In a commentary accompanying the study, Brigham and Women's Hospital's Ryoichi Maenosono and Stefan Tullius, who were not involved in the study, wrote, "It is recognized that the overly stringent and restrictive process of monitoring transplant programs in the United States has resulted in many transplant programs taking a risk averse approach." They added, "Hospital administrators and patients alike are attracted by superficial five-star ranking approaches that are easy to read but not necessarily reflective of the approach of individual programs aiming to provide their patients on waiting lists with the best opportunities."
For instance, Maenosono and Tullius wrote that, unlike the United States, Europe uses an "old-for-old" approach to organ donations, meaning older kidneys that otherwise would have been rejected are sometimes used for older patients. "[W]e should focus more on the needs of the potential recipients and less on the donor kidneys," they wrote.
A 2013 study found that Europe had better survivability outcomes for kidney transplants, with five- and 10-year graft survival rates of about 77%, when compared with the United States, which had five- and 10-year graft survival rates of about 56%.
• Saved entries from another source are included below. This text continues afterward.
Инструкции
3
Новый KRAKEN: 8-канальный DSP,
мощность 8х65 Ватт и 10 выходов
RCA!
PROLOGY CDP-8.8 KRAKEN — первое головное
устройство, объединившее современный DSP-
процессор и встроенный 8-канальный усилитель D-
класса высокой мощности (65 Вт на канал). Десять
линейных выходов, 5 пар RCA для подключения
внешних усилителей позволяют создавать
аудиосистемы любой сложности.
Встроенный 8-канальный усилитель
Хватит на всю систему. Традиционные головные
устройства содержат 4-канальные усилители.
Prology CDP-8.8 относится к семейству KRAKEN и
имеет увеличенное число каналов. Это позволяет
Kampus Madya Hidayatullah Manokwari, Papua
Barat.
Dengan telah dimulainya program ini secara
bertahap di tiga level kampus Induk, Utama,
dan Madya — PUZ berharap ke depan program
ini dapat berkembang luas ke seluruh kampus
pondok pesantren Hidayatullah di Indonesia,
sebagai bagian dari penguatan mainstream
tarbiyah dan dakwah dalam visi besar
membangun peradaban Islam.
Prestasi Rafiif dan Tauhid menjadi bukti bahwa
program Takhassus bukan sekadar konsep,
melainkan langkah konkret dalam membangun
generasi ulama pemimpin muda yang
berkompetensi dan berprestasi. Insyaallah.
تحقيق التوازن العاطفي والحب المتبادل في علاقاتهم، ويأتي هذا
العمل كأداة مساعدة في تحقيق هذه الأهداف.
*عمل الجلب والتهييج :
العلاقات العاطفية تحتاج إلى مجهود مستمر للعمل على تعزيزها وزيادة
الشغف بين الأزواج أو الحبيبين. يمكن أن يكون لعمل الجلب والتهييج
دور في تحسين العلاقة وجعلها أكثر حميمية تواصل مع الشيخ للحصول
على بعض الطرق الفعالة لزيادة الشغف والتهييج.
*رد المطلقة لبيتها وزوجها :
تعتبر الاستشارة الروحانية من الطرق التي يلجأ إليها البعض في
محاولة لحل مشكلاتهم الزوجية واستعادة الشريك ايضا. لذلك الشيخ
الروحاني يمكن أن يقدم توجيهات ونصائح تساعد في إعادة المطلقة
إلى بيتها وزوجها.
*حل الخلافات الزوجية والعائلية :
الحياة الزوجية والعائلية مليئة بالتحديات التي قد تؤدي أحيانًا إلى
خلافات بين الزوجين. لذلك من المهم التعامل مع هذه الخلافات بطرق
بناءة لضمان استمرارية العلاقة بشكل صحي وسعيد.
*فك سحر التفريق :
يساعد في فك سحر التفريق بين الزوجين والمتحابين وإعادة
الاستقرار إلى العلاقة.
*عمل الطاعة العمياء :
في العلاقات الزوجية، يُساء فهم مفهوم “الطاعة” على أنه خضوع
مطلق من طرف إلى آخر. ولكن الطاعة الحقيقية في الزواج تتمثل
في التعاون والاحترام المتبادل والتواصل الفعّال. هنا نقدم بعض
Kevin Longino, CEO of the National Kidney Foundation, said pressure to accept higher-quality kidneys in the United States comes from hospital administrators looking to save money. "Kidneys that have higher KDPIs take longer to 'wake up,'" Longino explained, adding, "Administrators don't want to take the risk because they don't get reimbursed for the number of days that [transplant patients are] hospitalized."
Transplant centers also have to decide whether to refuse a kidney within 60 minutes of its donation, before it is taken to another transplant center. Most transplant centers use biopsies to make that decision but, according to Sumit Mohan, an associate professor of medicine and epidemiology at Columbia University, those biopsies often are rushed and can be misinterpreted.
Mohan said a more careful use of biopsies could make a big difference in the number of donated kidneys transplanted in the United States (Christensen, CNN, 8/26; Rodriguez, USA Today, 8/30; Parry, Medscape, 8/27; Aubert, JAMA Internal Medicine, 8/26).